Upon his appointment, Mitchell received a letter of understanding from Premier Lougheed that outlined the relationship between the government and the company. In the letter, Lougheed explained that the government would not play a role in the company's operations; neither civil servants nor politicians would be allowed seats on the board; government nominees to the board would be for a minority of seats; the board would retain full control over the appointment of officers; and the company was expected to generate good financial results for its shareholders.
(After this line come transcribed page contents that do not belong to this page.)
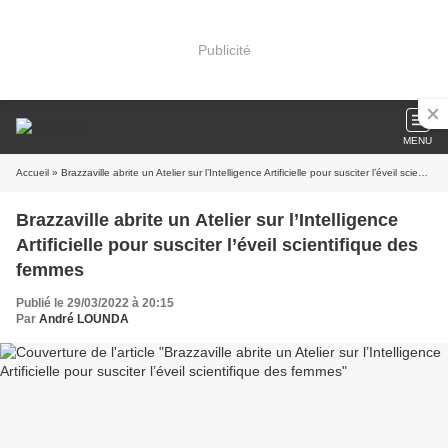
Publicité
MENU
Accueil
» Brazzaville abrite un Atelier sur l’Intelligence Artificielle pour susciter l’éveil scientifique des femmes
Brazzaville abrite un Atelier sur l’Intelligence
Artificielle pour susciter l’éveil scientifique des
femmes
Publié le 29/03/2022 à 20:15
Par
André LOUNDA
Finally, the AEC was forbidden "to engage in exploration in the conventional oil and gas industry in Alberta."

=== Mitchell era, 1975–1993 ===
At the end of 1974, Mitchell resigned the presidency of Great Plains. In January 1975, he assumed his new role with the AEC and the company began operations. The first office was established on the tenth floor of the Aquitaine Tower in Calgary. The company's first annual general meeting took place in June of that year. However, as the government was still the sole shareholder, the meeting was closed.
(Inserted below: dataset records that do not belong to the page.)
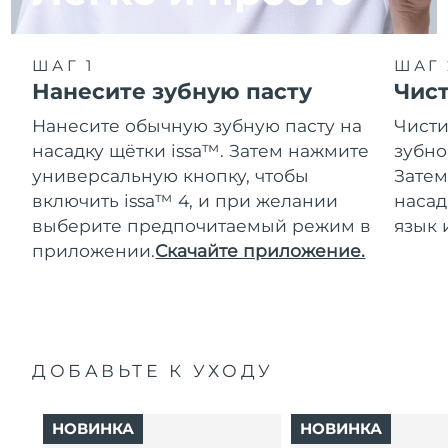
ШАГ 1
ШАГ 
Нанесите зубную пасту
Чис
Нанесите обычную зубную пасту на
Чисти
насадку щётки issa™. Затем нажмите
зубно
универсальную кнопку, чтобы
Затем
включить issa™ 4, и при желании
насад
выберите предпочитаемый режим в
язык 
приложении.
Скачайте приложение.
ДОБАВЬТЕ К УХОДУ
НОВИНКА
НОВИНКА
The AEC was capitalised at $150 million in 15 million shares. The initial share offering was held off for most of the company's first year due to poor overall conditions in the marked. In November 1975, the AEC sold its first offering. The offer comprised 7.5 million shares at $10 per; the government retained its 50 per cent holding. The company gave a two-week priority period from the 7th to 14th during which time only Alberta residents were allowed to purchase, and the sales were done on the Alberta Stock Exchange. At the end of the period, purchasing rights were extended beyond the province and trading began on the Toronto Stock Exchange, Montreal Stock Exchange, and Vancouver Stock Exchange. Initially, Members of the Legislative Assembly of Alberta were forbidden from owning stock in the company. However, on 19 November 1975, the company charter was amended to allow MLAs to acquire stock. By 1979, 18 of 29 cabinet ministers were shareholders in the AEC.

In April 1978, the provincial government sold the AEC production rights to the Primrose Lake block. Similar to Suffield, the province owned the mineral rights while it leased the surface rights to the federal government for use as an air weapons range, part of CFB Cold Lake. The AEC paid $45 per acre for the 1.25 million acres. Private industry again complained about the sale, claiming a fair price was $150 per acre.

In August 1979, the AEC exercised its option to acquire a 20 per cent stake in Syncrude. It made this purchase for $570 million, and became the company's second largest shareholder behind Imperial, which held 25 per cent. However, two weeks after the acquisition, it sold half of its newly acquired stake to a consortium of Petrofina and Hudson's Bay Oil and Gas for $365 million, thus netting an $80 million profit.

After the introduction of the National Energy Program (NEP) on 28 October 1980, the AEC lobbied the Alberta government to remove the restrictions on its exploration and production activities. Company executives argued that its limitations, combined with NEP policies, would force it to leave the province to be able to generate profit. In 1981, Lougheed lifted the proscriptions on the AEC, however, he continued to deny it the right to acquire private companies. In defiance of this order, in June 1982, the AEC purchased for $168 million a majority stake in the Edmonton-based Chieftain Development Ltd. Chieftain had been founded in 1964 by AEC director Stanley A. Milner, who at the time was still the company's president. The acquisition prompted a furor in the province. Despite this, the Lougheed government declined to intervene and claimed ex post facto that the proscription on acquisitions applied only to hostile takeovers. In July 1988, the AEC acquired the remainder of Chieftain stock and merged the latter's operations into its own.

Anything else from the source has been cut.